Today the Scottish Parliament will debate how Scotland can modernise its transport infrastructure and meet the challenges of the 21st century.

To really address these challenges, they are going to have to have a serious talk about cars.

The whole world has to talk about cars these days, because whatever alternatives are provided - whether it's trains, trams or bike paths- hordes of people still want to drive them.

India is a stark example. Recent estimates suggest there are at least 103 million cars on the country's roads, with that number set to quadruple in less than a decade. The number of new car users is increasing at a pace that new road construction can't keep up with.

The test for India's government is how it can reasonably cope with this explosion in road usage. Goldman Sachs predicts that at least £1 trillion would need to be pumped into infrastructure projects in the next decade to prevent economic growth from halting. In reality, spending is expected to be less than a third of that.

Many Indians are asking: what radical and affordable steps should be taken now to address this impending crisis - and how can environmental impact be addressed at the same time? These are the same questions the Scottish Parliament should be asking in the Scottish context.

Electric vehicles (EVs) will be part of the answer. EVs were once thought to be for fantasists and dreamers, but now electric charging points are becoming a normal sight in cities including Glasgow. Renault-Nissan has become one of the world's leading EV advocates. The company believes EVs will change the face of mobility and it's backing that claim with more than £3 billion in investment.

In India, REVA's new 30,000-capacity EV car assembly plant has just been completed, positioning the country as a world leader in the creation of EVs. REVA was named one of the world's 50 most innovative companies in 2013 by Fast Company magazine.

While the growing global ambition to go electric inspires hope and confidence for greener transport, it doesn't solve the problem of increasingly congested roads. Completely new projects are needed that embrace an EV future while planning ahead for higher-capacity transportation needs. The TEV Project was created with both of these concerns in mind.

TEV is being developed as an open-source initiative, based on a belief that policy must include car users in a green future rather than exclude them. TEV proposes a system of compact, electrically powered roads for use by electric vehicles - including private cars and public transportation such as mini-buses, self-driving pod cars known as robot taxis, and light freight vehicles.

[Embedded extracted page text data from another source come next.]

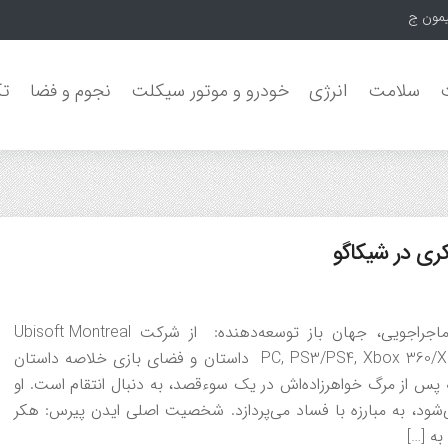
یمون جنگل‌های
سلامت
انرژی
خودرو و موتور سیکلت
نجوم و فضا
تک
اطلاعات کلی بازی عنوان: Watch Dogs سبک: اکشن-ماجراجویی، جهان باز توسعه‌دهنده: از شرکت Ubisoft Montreal
ناشر: Ubisoft سال انتشار: 2014 پلتفرم‌ها: PC, PS3/PS4, Xbox 360/Xbox One, Wii U داستان و فضای بازی خلاصه داستان
 پس از مرگ خواهرزاده‌اش در یک سوءقصد، به دنبال انتقام است. او
‌نگرانه‌ای که توسط سیستم ctOS کنترل می‌شود، به مبارزه با فساد می‌پردازد. شخصیت اصلی ایدن پیرس: هکر
به […]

These electric roadways would be designed for rubber-tyred vehicles, but are called "tracks" because they use single lanes. On them, EVs could drive indefinitely without stopping to recharge. The tracks would form a network to supplement traditional roads. By employing a new combination of today's leading transportation technologies, these highly designed roads can handle 10 times the traffic of a traditional motorway.

When our Scotland-based project was invited to meet with senior transport officials in India to share our electric highway designs, a newspaper headline proclaimed: Scots inventor to electrify India.

It's ironic that our ideas are being embraced half way around the world, yet we aren't talking of electrifying Scotland's roads anytime soon. TEV is lesser known in Edinburgh than it is in New Delhi. But we shouldn't lose hope. Scotland is famous for its inventors and inventions over the centuries.

Now, more than ever, that innovation gene needs to be activated; brave decisions need to be made by politicians and business leaders at home as well as abroad. Let's create a sustainable and innovative infrastructure that will inspire the world and keep Scotland moving.